Free Mobile a le feu vert pour expérimenter la 4G dans la bande de fréquences dédiée à la 2G. L'Autorité de régulation des communications électroniques et des postes (ARCEP) a fait savoir dans sa lettre hebdomadaire qu'une décision rendue le 13 novembre permet au quatrième opérateur de téléphonie mobile de réaliser des essais techniques en prévision d'une exploitation commerciale.

"Cette expérimentation permettra à l'opérateur d'évaluer la fonction d'agrégation de porteuses en utilisant conjointement la bande 1800 MHz et la bande 2600 MHz qu'il exploite déjà pour fournir des services 4G", précise l'autorité, qui souligne qu'il s'agit de la "première étape" avant un usage durable de ces fréquences par l'opérateur dans sa politique pour le très haut débit mobile (LTE Advanced).

Le "recyclage" de la bande 1800 MHZ, autrefois dévolue au transport des communications en 2G, en vue de l'utiliser pour soutenir le développement des nouvelles normes de réseau de téléphonie mobile a commencé l'an dernier lorsque Bouygues Telecom a demandé – et obtenu – le droit de faire de la 4G dans la bande dédiée à la 2G, à condition de respecter certaines conditions et d'en payer le prix.

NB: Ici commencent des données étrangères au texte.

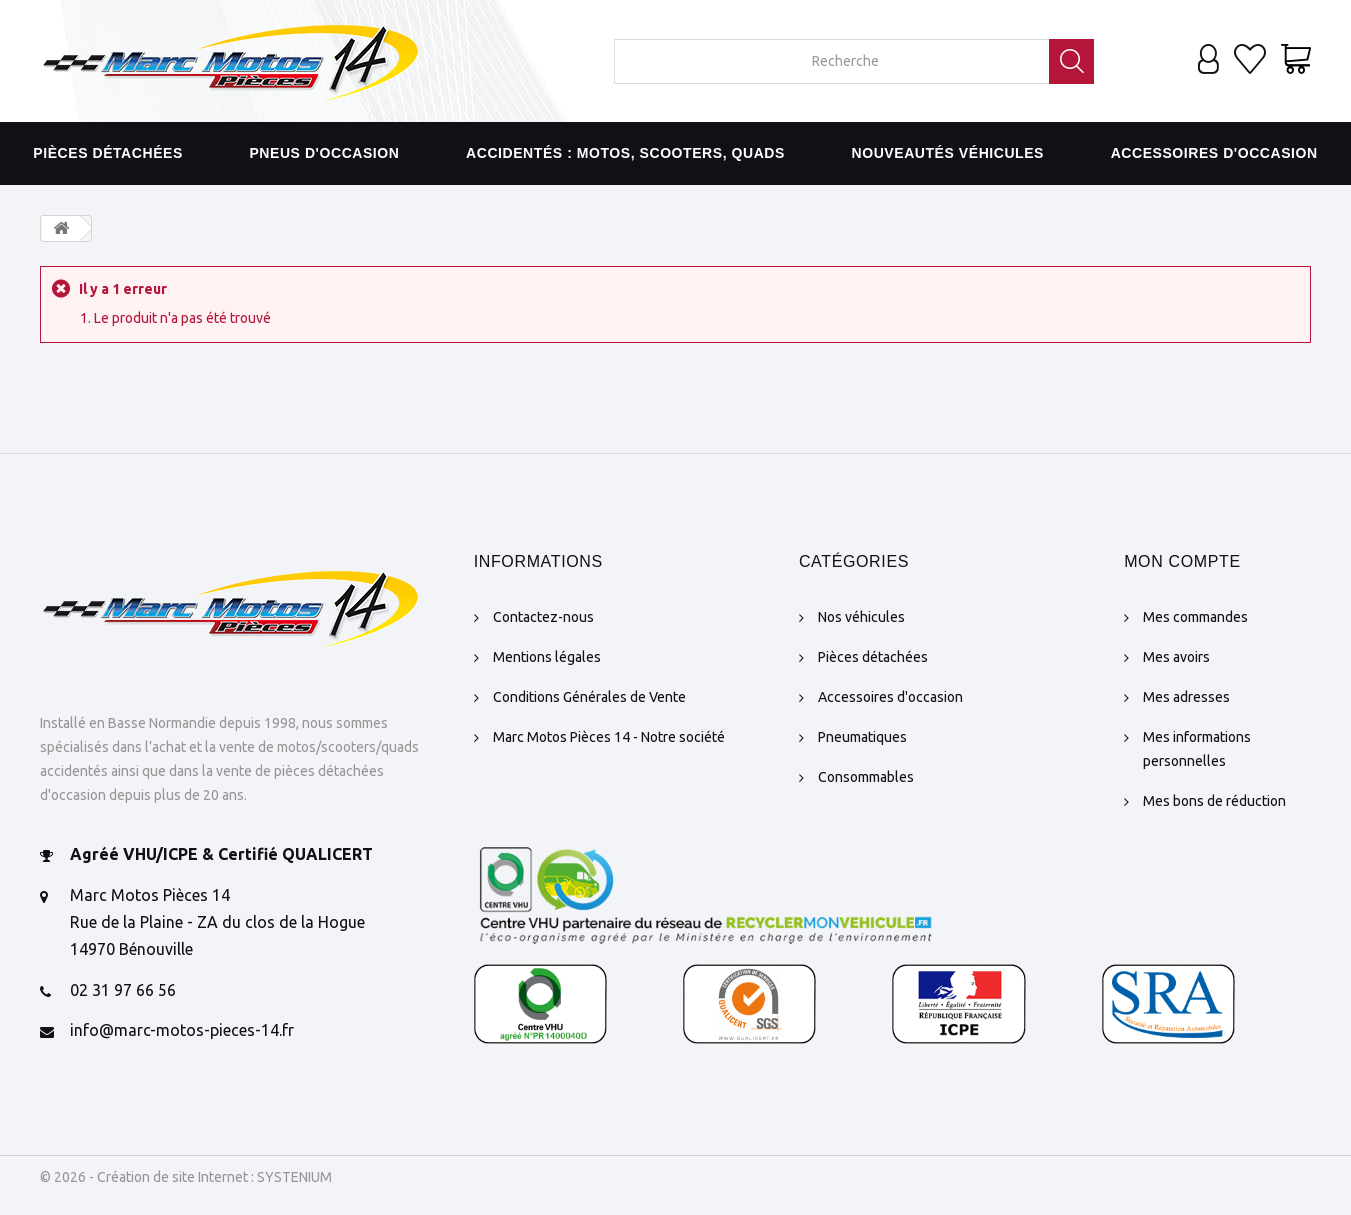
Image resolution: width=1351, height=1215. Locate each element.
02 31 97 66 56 (123, 990)
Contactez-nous (543, 617)
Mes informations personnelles (1197, 749)
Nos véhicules (861, 617)
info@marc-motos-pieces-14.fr (182, 1030)
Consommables (866, 777)
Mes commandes (1195, 617)
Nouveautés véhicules (948, 153)
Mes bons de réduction (1214, 801)
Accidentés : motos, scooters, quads (625, 153)
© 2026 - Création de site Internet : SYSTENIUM (186, 1177)
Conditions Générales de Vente (589, 697)
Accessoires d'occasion (1214, 153)
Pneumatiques (862, 737)
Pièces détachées (108, 153)
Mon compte (1182, 561)
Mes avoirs (1176, 657)
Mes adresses (1186, 697)
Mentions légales (547, 657)
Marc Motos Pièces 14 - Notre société (609, 737)
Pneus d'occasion (324, 153)
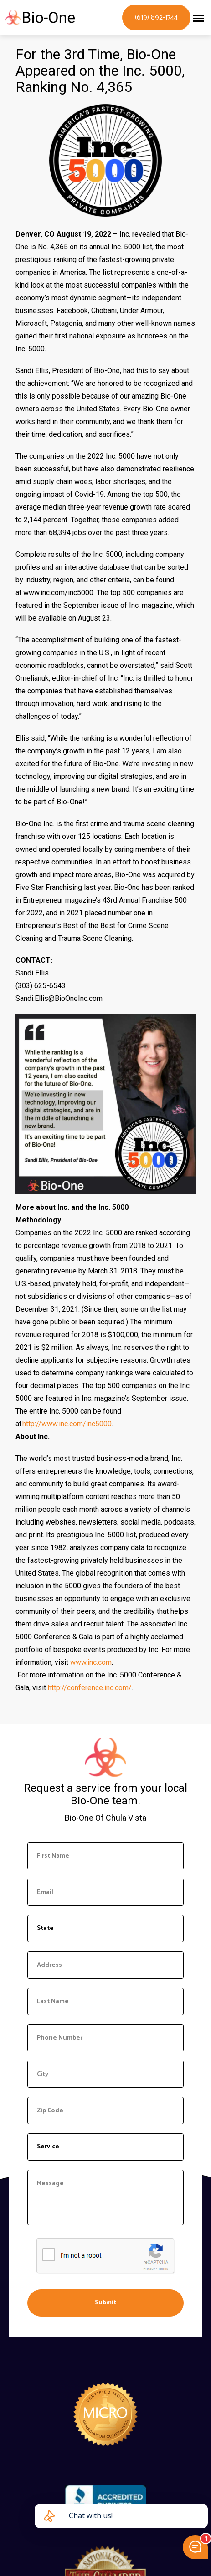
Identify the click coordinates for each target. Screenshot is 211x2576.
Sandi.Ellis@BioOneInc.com (59, 998)
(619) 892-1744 (156, 17)
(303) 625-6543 (40, 985)
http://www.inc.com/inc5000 (67, 1423)
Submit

Free, qui s'est opposé sans succès à ce recyclage en engageant un recours devant le Conseil d'État contre l'accord de l'ARCEP obtenu Bouygues Télécom, est désormais très intéressé par cette solution. Dans un document officiel, Iliad, la maison-mère de l'opérateur, signale que la 4G est une priorité et mise en particulier sur la bande 700 MHz et la réaffectation de la bande 1800 MHz.

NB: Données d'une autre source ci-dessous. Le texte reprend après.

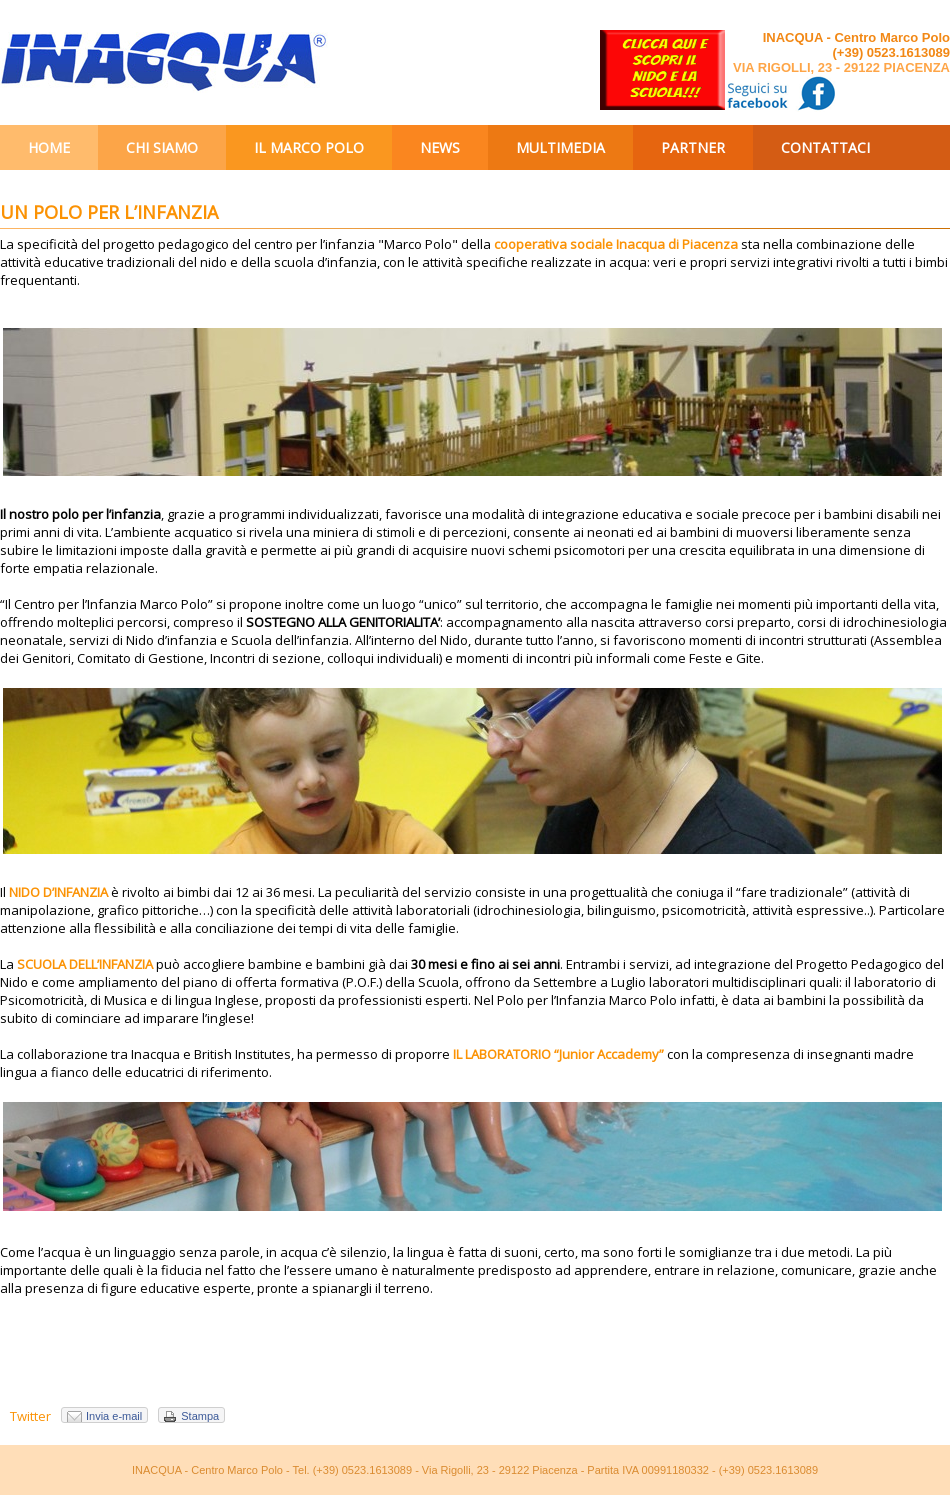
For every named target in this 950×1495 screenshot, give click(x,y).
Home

La technologie LTE Advanced propose des débits descendants et montants encore plus élevés que ceux fournis par la LTE, en combinant plusieurs bandes de fréquences. Dans le cas de Bouygues Telecom par exemple, l'opérateur veut agréger trois bandes (800, 1800 et 2600 MHz) pour proposer des débits qui seront jusqu'à trois fois plus rapides que ceux de la 4G.